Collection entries
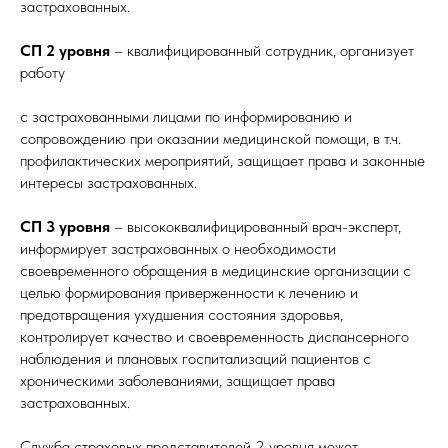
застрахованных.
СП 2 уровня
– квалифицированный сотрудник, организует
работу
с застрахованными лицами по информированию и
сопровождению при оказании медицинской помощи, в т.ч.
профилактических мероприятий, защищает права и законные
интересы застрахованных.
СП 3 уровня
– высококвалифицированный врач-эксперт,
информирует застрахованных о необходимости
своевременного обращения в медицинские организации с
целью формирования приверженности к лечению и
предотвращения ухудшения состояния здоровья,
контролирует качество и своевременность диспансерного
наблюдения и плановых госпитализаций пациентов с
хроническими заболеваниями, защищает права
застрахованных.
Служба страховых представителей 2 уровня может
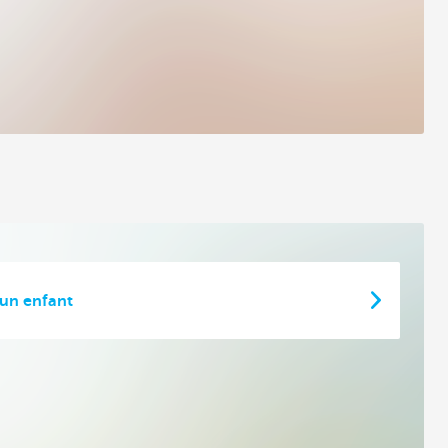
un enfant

--

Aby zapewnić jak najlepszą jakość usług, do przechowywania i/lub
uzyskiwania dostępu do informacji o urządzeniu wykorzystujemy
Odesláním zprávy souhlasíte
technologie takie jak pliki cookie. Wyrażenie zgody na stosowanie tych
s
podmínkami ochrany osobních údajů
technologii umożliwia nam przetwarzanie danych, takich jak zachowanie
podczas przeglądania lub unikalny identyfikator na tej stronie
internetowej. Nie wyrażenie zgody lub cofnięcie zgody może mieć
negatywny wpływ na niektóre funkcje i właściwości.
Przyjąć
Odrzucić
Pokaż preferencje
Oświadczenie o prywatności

---

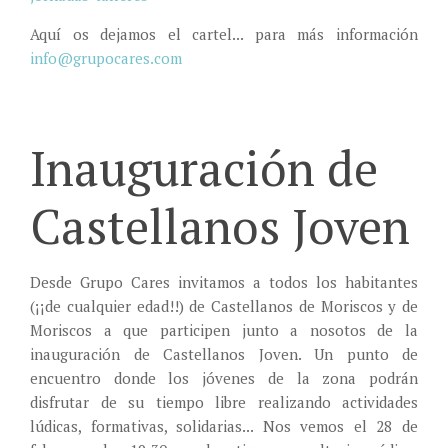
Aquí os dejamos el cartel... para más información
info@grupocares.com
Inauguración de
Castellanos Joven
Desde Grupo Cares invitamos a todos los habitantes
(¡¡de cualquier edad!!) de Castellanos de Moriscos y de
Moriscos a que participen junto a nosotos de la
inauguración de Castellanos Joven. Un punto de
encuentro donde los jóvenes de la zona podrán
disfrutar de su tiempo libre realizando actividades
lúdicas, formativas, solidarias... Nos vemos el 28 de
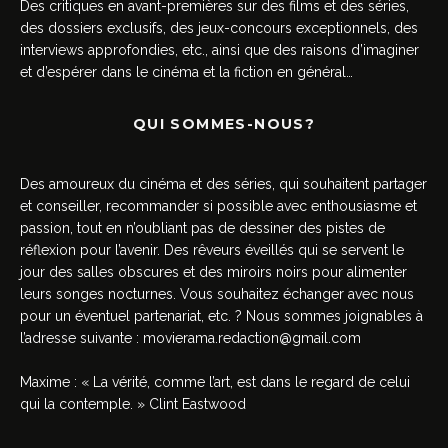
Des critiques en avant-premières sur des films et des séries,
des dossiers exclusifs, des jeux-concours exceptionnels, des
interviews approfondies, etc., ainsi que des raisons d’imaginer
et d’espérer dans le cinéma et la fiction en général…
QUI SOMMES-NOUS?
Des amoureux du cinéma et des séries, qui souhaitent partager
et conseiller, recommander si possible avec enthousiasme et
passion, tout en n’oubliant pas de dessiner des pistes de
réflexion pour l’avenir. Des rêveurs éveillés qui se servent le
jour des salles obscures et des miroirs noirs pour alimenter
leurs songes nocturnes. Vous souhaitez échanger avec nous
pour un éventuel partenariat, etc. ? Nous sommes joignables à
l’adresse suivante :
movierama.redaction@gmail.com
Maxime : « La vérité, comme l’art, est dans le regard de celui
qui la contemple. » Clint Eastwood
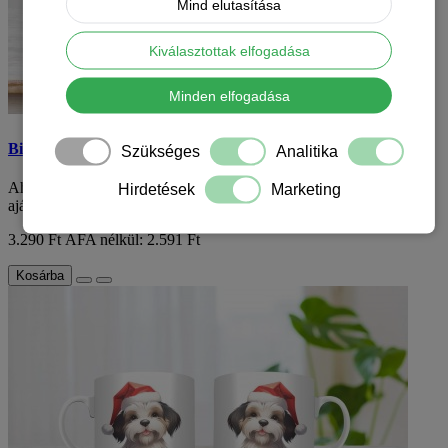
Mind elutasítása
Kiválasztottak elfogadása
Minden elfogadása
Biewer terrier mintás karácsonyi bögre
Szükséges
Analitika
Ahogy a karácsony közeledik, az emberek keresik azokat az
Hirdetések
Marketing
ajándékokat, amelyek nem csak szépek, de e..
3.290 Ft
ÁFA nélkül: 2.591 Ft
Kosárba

• Activity: Would you retype the lines above from the one with "interviews approfondies, etc., ainsi" down to the one with "jour des salles", word for word, both ends included and no other lines?

• Exercise solution:
interviews approfondies, etc., ainsi que des raisons d’imaginer
et d’espérer dans le cinéma et la fiction en général…
QUI SOMMES-NOUS?
Des amoureux du cinéma et des séries, qui souhaitent partager
et conseiller, recommander si possible avec enthousiasme et
passion, tout en n’oubliant pas de dessiner des pistes de
réflexion pour l’avenir. Des rêveurs éveillés qui se servent le
jour des salles obscures et des miroirs noirs pour alimenter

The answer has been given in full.